- _Work item_
For the material below, count each line where the string "Wert" appears, then return the total alone.

==== Data for processing ====

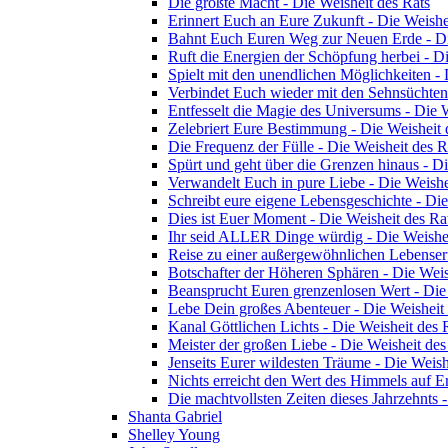
Die größte Macht - Die Weisheit des Rats
Erinnert Euch an Eure Zukunft - Die Weishe
Bahnt Euch Euren Weg zur Neuen Erde - Di
Ruft die Energien der Schöpfung herbei - Di
Spielt mit den unendlichen Möglichkeiten - 
Verbindet Euch wieder mit den Sehnsüchten 
Entfesselt die Magie des Universums - Die W
Zelebriert Eure Bestimmung - Die Weisheit 
Die Frequenz der Fülle - Die Weisheit des 
Spürt und geht über die Grenzen hinaus - D
Verwandelt Euch in pure Liebe - Die Weishe
Schreibt eure eigene Lebensgeschichte - Di
Dies ist Euer Moment - Die Weisheit des Ra
Ihr seid ALLER Dinge würdig - Die Weishei
Reise zu einer außergewöhnlichen Lebenserf
Botschafter der Höheren Sphären - Die Weis
Beansprucht Euren grenzenlosen Wert - Die
Lebe Dein großes Abenteuer - Die Weisheit
Kanal Göttlichen Lichts - Die Weisheit des 
Meister der großen Liebe - Die Weisheit de
Jenseits Eurer wildesten Träume - Die Weish
Nichts erreicht den Wert des Himmels auf E
Die machtvollsten Zeiten dieses Jahrzehnts 
Shanta Gabriel
Shelley Young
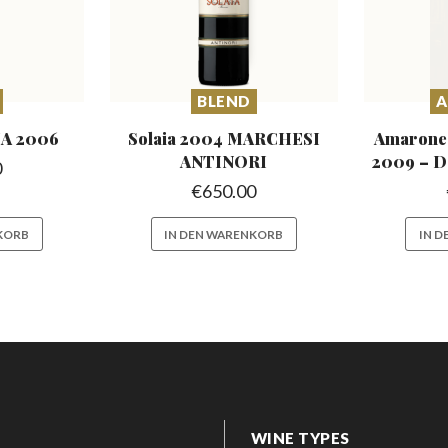
BLEND
A 2006
Solaia 2004 MARCHESI
Amarone d
ANTINORI
2009
– D
0
€
650.00
KORB
IN DEN WARENKORB
IN 
WINE TYPES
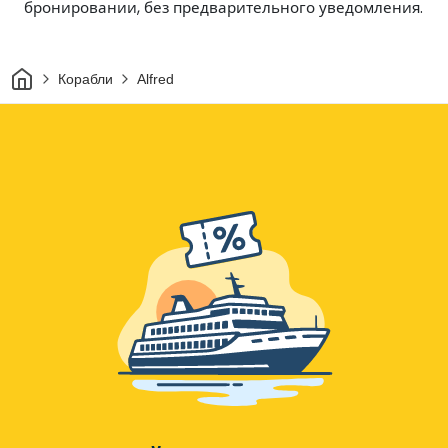
бронировании, без предварительного уведомления.
Дом
Корабли
Alfred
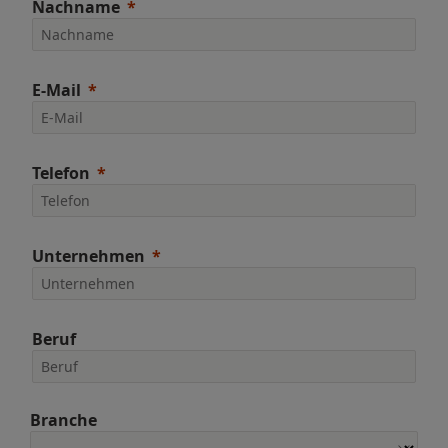
Nachname
E-Mail
Telefon
Unternehmen
Beruf
Branche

====

- _Expected answer_
2